Towards Coherent Single-Document Automatic Text Summarization: An Integer Linear Programming-based Approach
Automatic text summarization tool developed as Bachelor Thesis in Computer Science at the Federal Rural University of Pernambuco (UFRPE).
These instructions will get you a copy of the project up and running on your local machine for development and testing purposes.
- Java JDK - The software development environment used for building the application
- Gurobi - The Linear Programming (LP) optimization solver used in the project
- ROUGE - The software package used for evaluating the generated automatic text summarization
First you need to install and have a license of the Gurobi software on your machine. You can refer to the documentation at:
https://www.gurobi.com/documentation/8.0/quickstart_mac/obtaining_a_gurobi_license.html
Clone this repository on your local machine.
$ git clone https://github.com/CarlosRodrigo/text-summarizer-ilp.git
Once you have the repository on your local machine you can open the project with your favorite IDE.
All the project dependencies are inside the project folder located in:
libs
The main project file is located in:
src.br.ufrpe.summarization.Summarizer
From this class you can run a typical Java application and you should be presented with a series of inputs on the console where you can pass different parameters to the summarizer.
You should provide the location of the dataset and the location where you want to save the summaries. The project alreagy bundles the dataset in a folder used by default. The dataset can be found in:
datasets.duc.data
There you will find two folders: duc-2001-stanford and duc-2002-stanford.

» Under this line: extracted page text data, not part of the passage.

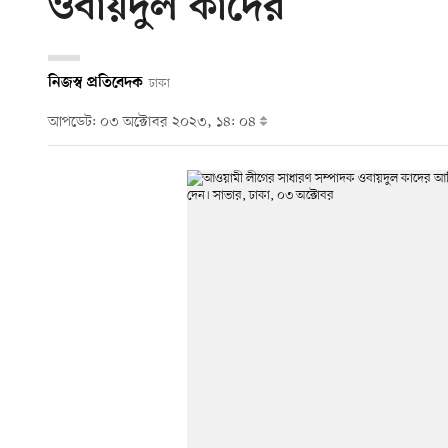
ওবায়দুল কাদের
নিজস্ব প্রতিবেদক
ঢাকা
আপডেট: ০৩ অক্টোবর ২০২৩, ১৪: ০৪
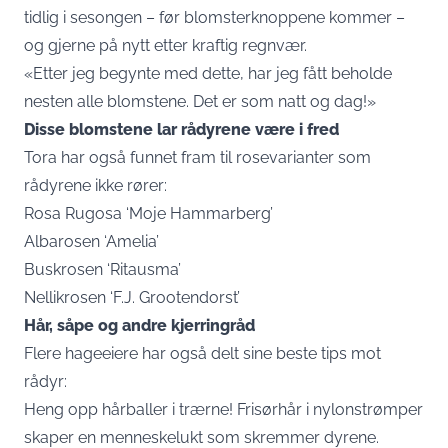
tidlig i sesongen – før blomsterknoppene kommer –
og gjerne på nytt etter kraftig regnvær.
«Etter jeg begynte med dette, har jeg fått beholde
nesten alle blomstene. Det er som natt og dag!»
Disse blomstene lar rådyrene være i fred
Tora har også funnet fram til rosevarianter som
rådyrene ikke rører:
Rosa Rugosa ‘Moje Hammarberg’
Albarosen ‘Amelia’
Buskrosen ‘Ritausma’
Nellikrosen ‘F.J. Grootendorst’
Hår, såpe og andre kjerringråd
Flere hageeiere har også delt sine beste tips mot
rådyr:
Heng opp hårballer i trærne! Frisørhår i nylonstrømper
skaper en menneskelukt som skremmer dyrene.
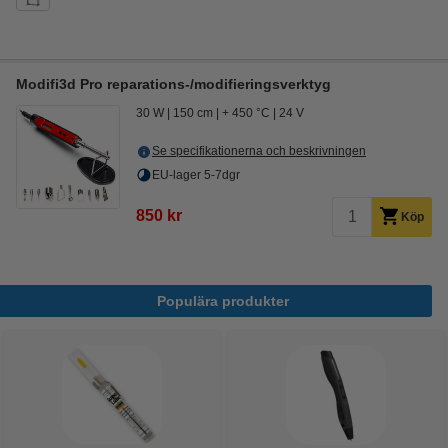
Modifi3d Pro reparations-/modifieringsverktyg
30 W
150 cm
+ 450 °C
24 V
Se specifikationerna och beskrivningen
EU-lager 5-7dgr
850 kr
Köp
Populära produkter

Both folders have the complete respective duc dataset competition annotated with the CoreNLP framework, which is used by the summarization algorithm.
Once you run the application, the default folder location where the summaries are generated is located in
datasets.duc.system-summaries
Here, you have the same structue as before with two folders: duc-2001 and duc-2001. Containing the generated summaries for their respective datasets: duc-2001-stanford and duc-2002-stanford.
After generating the summaries you will use the ROUGE package to evaluate the summaries. You may want to follow the steps provided in the ROUGE github repository:
https://github.com/RxNLP/ROUGE-2.0#quick-start
- Carlos Rodrigo Garcia - CarlosRodrigo
This project is licensed under the Apache 2.0 License - see the LICENSE file for details.